Write the entries below out again exactly, but skip the pictures.

* * * *

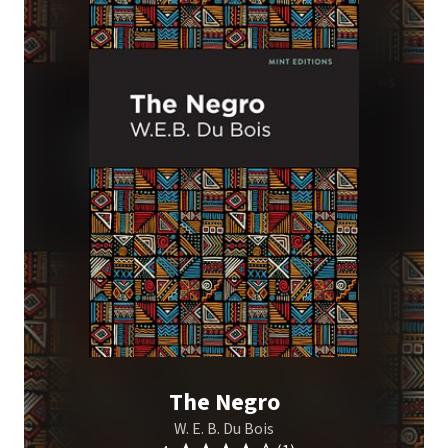
The Negro
W. E. B. Du Bois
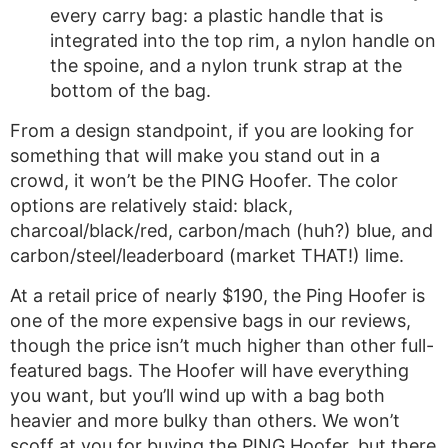
every carry bag: a plastic handle that is
integrated into the top rim, a nylon handle on
the spoine, and a nylon trunk strap at the
bottom of the bag.
From a design standpoint, if you are looking for
something that will make you stand out in a
crowd, it won’t be the PING Hoofer. The color
options are relatively staid: black,
charcoal/black/red, carbon/mach (huh?) blue, and
carbon/steel/leaderboard (market THAT!) lime.
At a retail price of nearly $190, the Ping Hoofer is
one of the more expensive bags in our reviews,
though the price isn’t much higher than other full-
featured bags. The Hoofer will have everything
you want, but you’ll wind up with a bag both
heavier and more bulky than others. We won’t
scoff at you for buying the PING Hoofer, but there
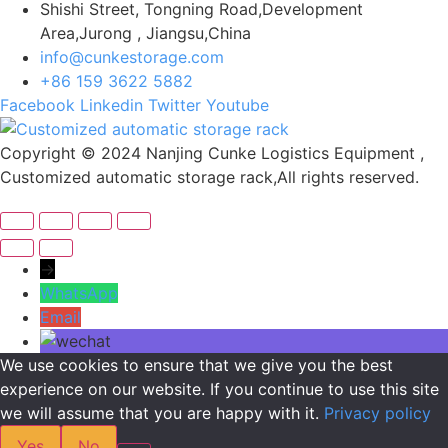
Shishi Street, Tongning Road,Development
Area,Jurong , Jiangsu,China
info@cunkestorage.com
+86 159 3622 5882
Facebook
Linkedin
Twitter
Youtube
Copyright © 2024 Nanjing Cunke Logistics Equipment ,
Customized automatic storage rack,All rights reserved.
→
WhatsApp
Email
We use cookies to ensure that we give you the best
experience on our website. If you continue to use this site
we will assume that you are happy with it.
Privacy policy
Yes
No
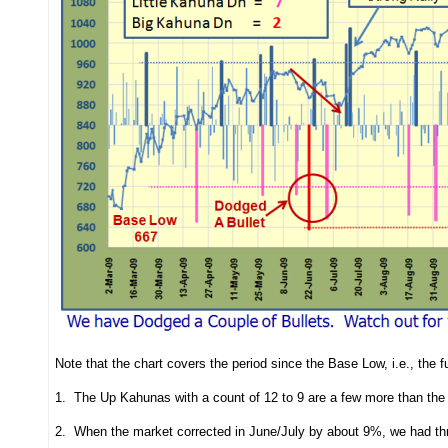
Note that the chart covers the period since the Base Low, i.e., the fu
1. The Up Kahunas with a count of 12 to 9 are a few more than the 
2. When the market corrected in June/July by about 9%, we had thr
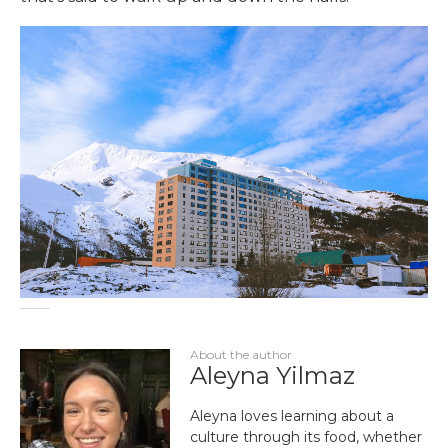
About the author
Aleyna Yilmaz
Aleyna loves learning about a
culture through its food, whether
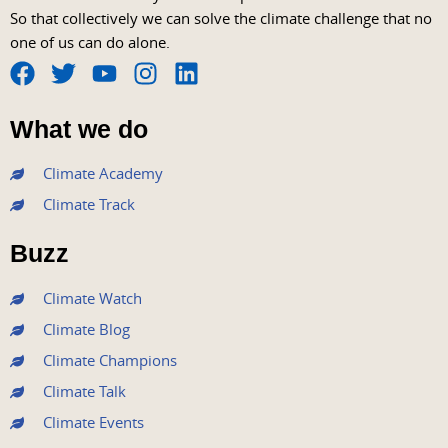
So that collectively we can solve the climate challenge that no
one of us can do alone.
F
T
Y
I
L
a
w
o
n
i
What we do
c
i
u
s
n
e
t
t
t
k
Climate Academy
b
t
u
a
e
Climate Track
o
e
b
g
d
o
r
e
r
i
Buzz
k
a
n
m
Climate Watch
Climate Blog
Climate Champions
Climate Talk
Climate Events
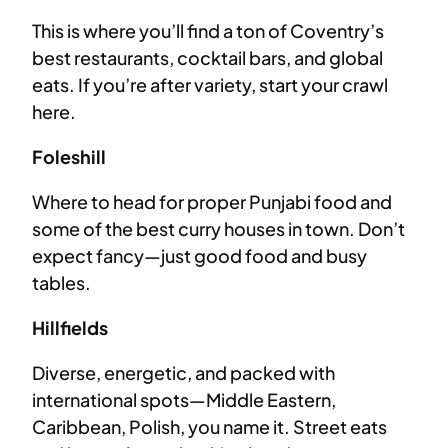
This is where you’ll find a ton of Coventry’s
best restaurants, cocktail bars, and global
eats. If you’re after variety, start your crawl
here.
Foleshill
Where to head for proper Punjabi food and
some of the best curry houses in town. Don’t
expect fancy—just good food and busy
tables.
Hillfields
Diverse, energetic, and packed with
international spots—Middle Eastern,
Caribbean, Polish, you name it. Street eats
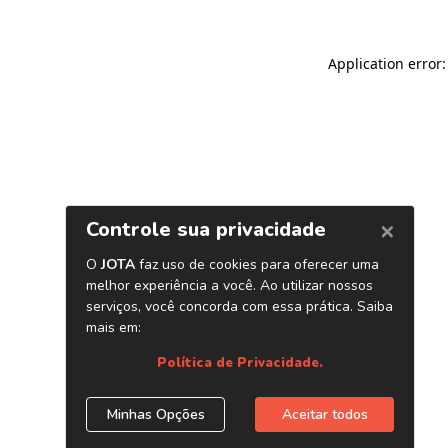
Application error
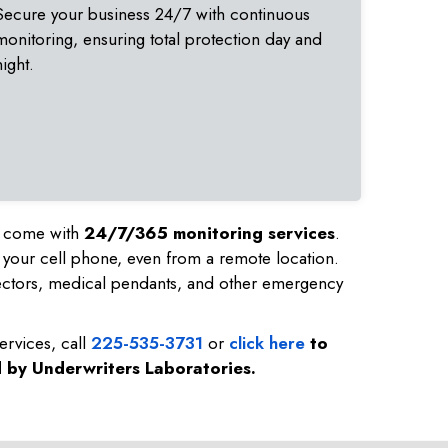
Secure your business 24/7 with continuous
monitoring, ensuring total protection day and
night.
nd come with
24/7/365 monitoring services
.
 your cell phone, even from a remote location.
ectors, medical pendants, and other emergency
ervices, call
225-535-3731
or
click here
to
d by Underwriters Laboratories.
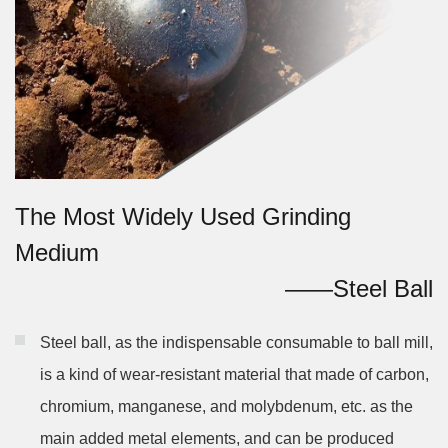
The Most Widely Used Grinding
Medium
——Steel Ball
Steel ball, as the indispensable consumable to ball mill,
is a kind of wear-resistant material that made of carbon,
chromium, manganese, and molybdenum, etc. as the
main added metal elements, and can be produced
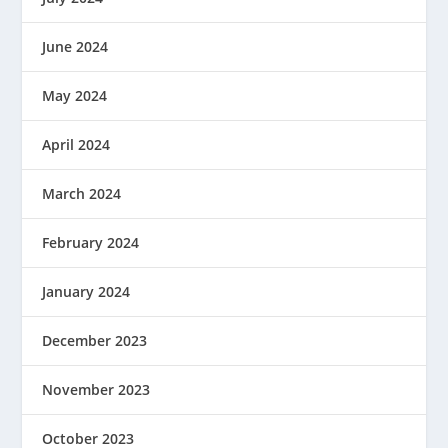
June 2024
May 2024
April 2024
March 2024
February 2024
January 2024
December 2023
November 2023
October 2023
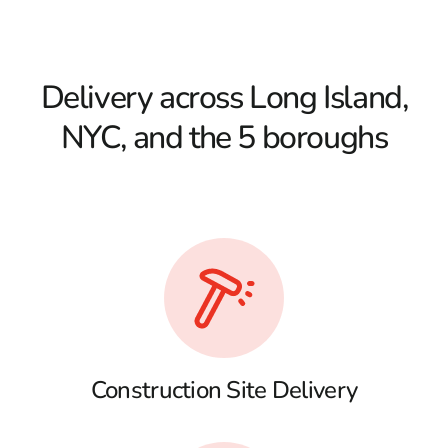
Delivery across Long Island,
NYC, and the 5 boroughs
Construction Site Delivery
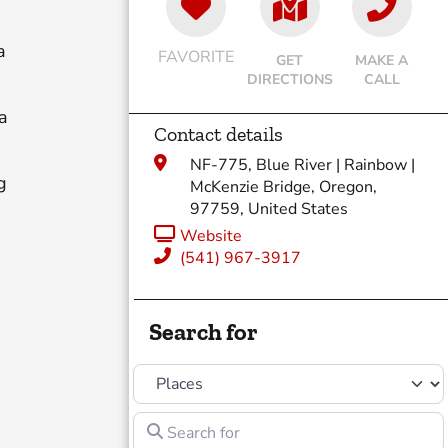
a
FAVORITE
GET
MAKE A
DIRECTIONS
CALL
a
Contact details
NF-775, Blue River | Rainbow |
g
McKenzie Bridge, Oregon,
97759, United States
Website
(541) 967-3917
Search for
Select search type
d
Search for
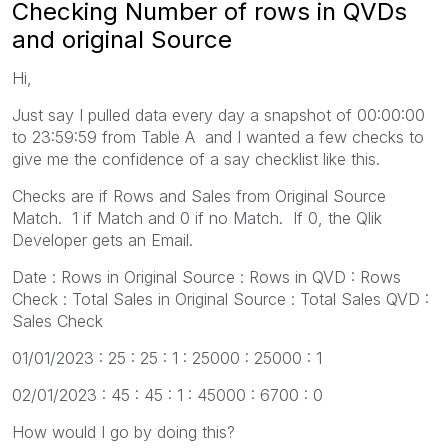
Checking Number of rows in QVDs
and original Source
Hi,
Just say I pulled data every day a snapshot of 00:00:00
to 23:59:59 from Table A and I wanted a few checks to
give me the confidence of a say checklist like this.
Checks are if Rows and Sales from Original Source
Match. 1 if Match and 0 if no Match. If 0, the Qlik
Developer gets an Email.
Date : Rows in Original Source : Rows in QVD : Rows
Check : Total Sales in Original Source : Total Sales QVD :
Sales Check
01/01/2023 : 25 : 25 : 1 : 25000 : 25000 : 1
02/01/2023 : 45 : 45 : 1 : 45000 : 6700 : 0
How would I go by doing this?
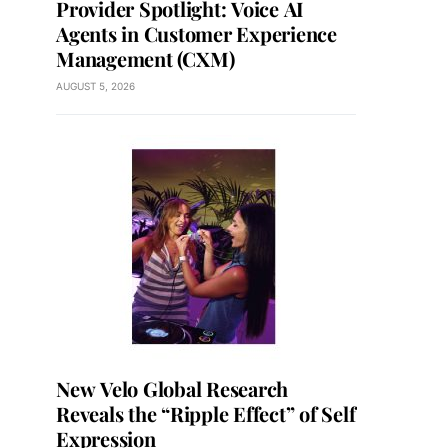
Provider Spotlight: Voice AI
Agents in Customer Experience
Management (CXM)
AUGUST 5, 2026
New Velo Global Research
Reveals the “Ripple Effect” of Self
Expression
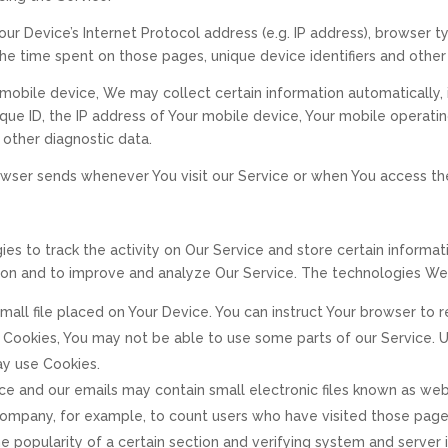
ur Device’s Internet Protocol address (e.g. IP address), browser t
, the time spent on those pages, unique device identifiers and other
obile device, We may collect certain information automatically, in
que ID, the IP address of Your mobile device, Your mobile operati
 other diagnostic data.
owser sends whenever You visit our Service or when You access th
ies to track the activity on Our Service and store certain informa
ation and to improve and analyze Our Service. The technologies We
 small file placed on Your Device. You can instruct Your browser to
t Cookies, You may not be able to use some parts of our Service. 
may use Cookies.
ice and our emails may contain small electronic files known as web 
e Company, for example, to count users who have visited those pag
e popularity of a certain section and verifying system and server i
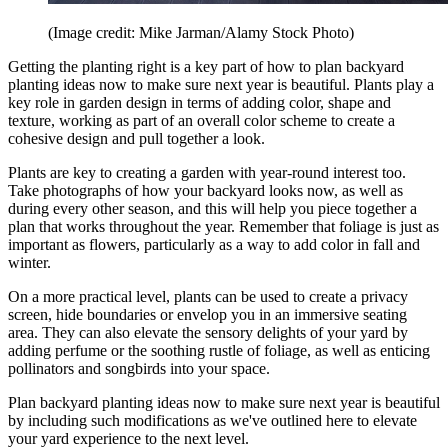
(Image credit: Mike Jarman/Alamy Stock Photo)
Getting the planting right is a key part of how to plan backyard
planting ideas now to make sure next year is beautiful. Plants play a
key role in garden design in terms of adding color, shape and
texture, working as part of an overall color scheme to create a
cohesive design and pull together a look.
Plants are key to creating a garden with year-round interest too.
Take photographs of how your backyard looks now, as well as
during every other season, and this will help you piece together a
plan that works throughout the year. Remember that foliage is just as
important as flowers, particularly as a way to add color in fall and
winter.
On a more practical level, plants can be used to create a privacy
screen, hide boundaries or envelop you in an immersive seating
area. They can also elevate the sensory delights of your yard by
adding perfume or the soothing rustle of foliage, as well as enticing
pollinators and songbirds into your space.
Plan backyard planting ideas now to make sure next year is beautiful
by including such modifications as we've outlined here to elevate
your yard experience to the next level.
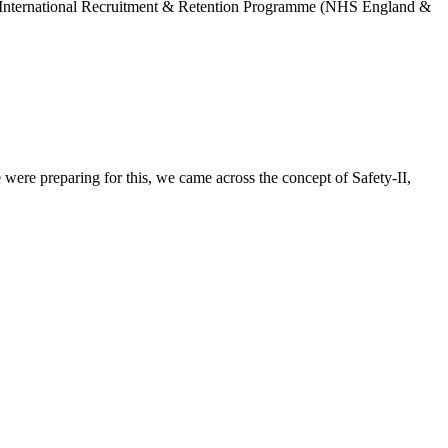
GP International Recruitment & Retention Programme (NHS England &
were preparing for this, we came across the concept of Safety-II,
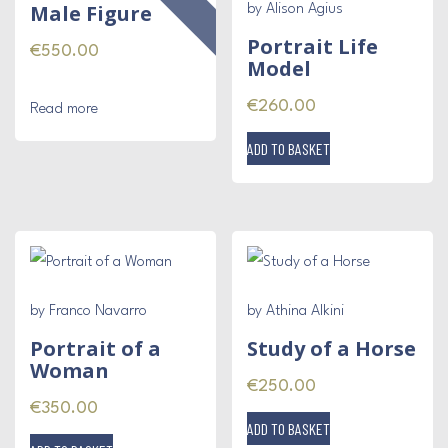
Male Figure
by Alison Agius
Portrait Life
€
550.00
Model
€
260.00
Read more
ADD TO BASKET
by Franco Navarro
by Athina Alkini
Portrait of a
Study of a Horse
Woman
€
250.00
€
350.00
ADD TO BASKET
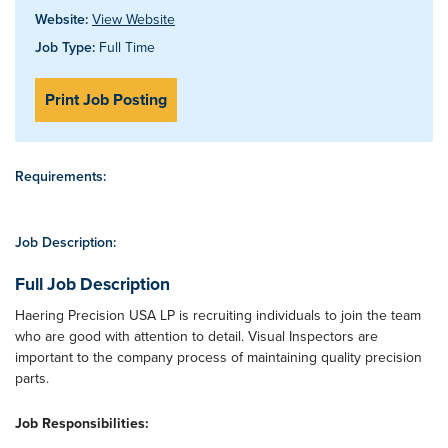
Website:
View Website
Job Type:
Full Time
Print Job Posting
Requirements:
Job Description:
Full Job Description
Haering Precision USA LP is recruiting individuals to join the team
who are good with attention to detail. Visual Inspectors are
important to the company process of maintaining quality precision
parts.
Job Responsibilities:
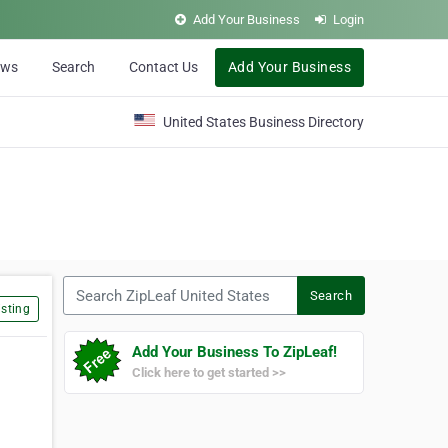
Add Your Business
Login
ews
Search
Contact Us
Add Your Business
United States Business Directory
Search ZipLeaf United States
Search
sting
Add Your Business To ZipLeaf!
Click here to get started >>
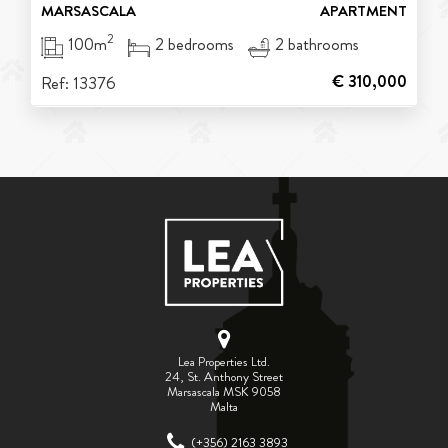
MARSASCALA
APARTMENT
2
100m
2 bedrooms
2 bathrooms
€ 310,000
Ref: 13376
Lea Properties Ltd.
24, St. Anthony Street
Marsascala MSK 9058
Malta
(+356) 2163 3893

* * * *

◆ ANSWER BOX ◆
The Negro
W. E. B. Du Bois
every carry bag: a plastic handle that is
integrated into the top rim, a nylon handle on
the spoine, and a nylon trunk strap at the
bottom of the bag.
From a design standpoint, if you are looking for
something that will make you stand out in a
crowd, it won’t be the PING Hoofer. The color
options are relatively staid: black,
charcoal/black/red, carbon/mach (huh?) blue, and
carbon/steel/leaderboard (market THAT!) lime.
At a retail price of nearly $190, the Ping Hoofer is
one of the more expensive bags in our reviews,
though the price isn’t much higher than other full-
featured bags. The Hoofer will have everything
you want, but you’ll wind up with a bag both
heavier and more bulky than others. We won’t
scoff at you for buying the PING Hoofer, but there
Shishi Street, Tongning Road,Development
Area,Jurong , Jiangsu,China
info@cunkestorage.com
+86 159 3622 5882
Facebook
Linkedin
Twitter
Youtube
Copyright © 2024 Nanjing Cunke Logistics Equipment ,
Customized automatic storage rack,All rights reserved.
→
WhatsApp
Email
We use cookies to ensure that we give you the best
experience on our website. If you continue to use this site
we will assume that you are happy with it.
Privacy policy
Yes
No
Note that the chart covers the period since the Base Low, i.e., the fu
1. The Up Kahunas with a count of 12 to 9 are a few more than the 
2. When the market corrected in June/July by about 9%, we had thr
About the author
Aleyna Yilmaz
Aleyna loves learning about a
culture through its food, whether
So that collectively we can solve the climate challenge that no
one of us can do alone.
F
T
Y
I
L
a
w
o
n
i
What we do
c
i
u
s
n
e
t
t
t
k
Climate Academy
b
t
u
a
e
Climate Track
o
e
b
g
d
o
r
e
r
i
Buzz
k
a
n
m
Climate Watch
Climate Blog
Climate Champions
Climate Talk
Climate Events
This is where you’ll find a ton of Coventry’s
best restaurants, cocktail bars, and global
eats. If you’re after variety, start your crawl
here.
Foleshill
Where to head for proper Punjabi food and
some of the best curry houses in town. Don’t
expect fancy—just good food and busy
tables.
Hillfields
Diverse, energetic, and packed with
international spots—Middle Eastern,
Caribbean, Polish, you name it. Street eats
Application error
Secure your business 24/7 with continuous
monitoring, ensuring total protection day and
night.
nd come with
24/7/365 monitoring services
.
 your cell phone, even from a remote location.
ectors, medical pendants, and other emergency
ervices, call
225-535-3731
or
click here
to
d by Underwriters Laboratories.
The Most Widely Used Grinding
Medium
——Steel Ball
Steel ball, as the indispensable consumable to ball mill,
is a kind of wear-resistant material that made of carbon,
chromium, manganese, and molybdenum, etc. as the
main added metal elements, and can be produced
June 2024
May 2024
April 2024
March 2024
February 2024
January 2024
December 2023
November 2023
October 2023
Delivery across Long Island,
NYC, and the 5 boroughs
Construction Site Delivery
a
FAVORITE
GET
MAKE A
DIRECTIONS
CALL
a
Contact details
NF-775, Blue River | Rainbow |
g
McKenzie Bridge, Oregon,
97759, United States
Website
(541) 967-3917
Search for
Select search type
d
Search for
Checking Number of rows in QVDs
and original Source
Hi,
Just say I pulled data every day a snapshot of 00:00:00
to 23:59:59 from Table A and I wanted a few checks to
give me the confidence of a say checklist like this.
Checks are if Rows and Sales from Original Source
Match. 1 if Match and 0 if no Match. If 0, the Qlik
Developer gets an Email.
Date : Rows in Original Source : Rows in QVD : Rows
Check : Total Sales in Original Source : Total Sales QVD :
Sales Check
01/01/2023 : 25 : 25 : 1 : 25000 : 25000 : 1
02/01/2023 : 45 : 45 : 1 : 45000 : 6700 : 0
How would I go by doing this?
Provider Spotlight: Voice AI
Agents in Customer Experience
Management (CXM)
AUGUST 5, 2026
New Velo Global Research
Reveals the “Ripple Effect” of Self
Expression
ur Device’s Internet Protocol address (e.g. IP address), browser t
, the time spent on those pages, unique device identifiers and other
obile device, We may collect certain information automatically, in
que ID, the IP address of Your mobile device, Your mobile operati
 other diagnostic data.
owser sends whenever You visit our Service or when You access th
ies to track the activity on Our Service and store certain informa
ation and to improve and analyze Our Service. The technologies We
 small file placed on Your Device. You can instruct Your browser to
t Cookies, You may not be able to use some parts of our Service. 
may use Cookies.
ice and our emails may contain small electronic files known as web 
e Company, for example, to count users who have visited those pag
e popularity of a certain section and verifying system and server i
(Image credit: Mike Jarman/Alamy Stock Photo)
Getting the planting right is a key part of how to plan backyard
planting ideas now to make sure next year is beautiful. Plants play a
key role in garden design in terms of adding color, shape and
texture, working as part of an overall color scheme to create a
cohesive design and pull together a look.
Plants are key to creating a garden with year-round interest too.
Take photographs of how your backyard looks now, as well as
during every other season, and this will help you piece together a
plan that works throughout the year. Remember that foliage is just as
important as flowers, particularly as a way to add color in fall and
winter.
On a more practical level, plants can be used to create a privacy
screen, hide boundaries or envelop you in an immersive seating
area. They can also elevate the sensory delights of your yard by
adding perfume or the soothing rustle of foliage, as well as enticing
pollinators and songbirds into your space.
Plan backyard planting ideas now to make sure next year is beautiful
by including such modifications as we've outlined here to elevate
your yard experience to the next level.
GP International Recruitment & Retention Programme (NHS England &
were preparing for this, we came across the concept of Safety-II,
Male Figure
by Alison Agius
Portrait Life
€
550.00
Model
€
260.00
Read more
ADD TO BASKET
by Franco Navarro
by Athina Alkini
Portrait of a
Study of a Horse
Woman
€
250.00
€
350.00
ADD TO BASKET
Website:
View Website
Job Type:
Full Time
Print Job Posting
Requirements:
Job Description:
Full Job Description
Haering Precision USA LP is recruiting individuals to join the team
who are good with attention to detail. Visual Inspectors are
important to the company process of maintaining quality precision
parts.
Job Responsibilities:
Add Your Business
Login
ews
Search
Contact Us
Add Your Business
United States Business Directory
Search ZipLeaf United States
Search
sting
Add Your Business To ZipLeaf!
Click here to get started >>
MARSASCALA
APARTMENT
2
100m
2 bedrooms
2 bathrooms
€ 310,000
Ref: 13376
Lea Properties Ltd.
24, St. Anthony Street
Marsascala MSK 9058
Malta
(+356) 2163 3893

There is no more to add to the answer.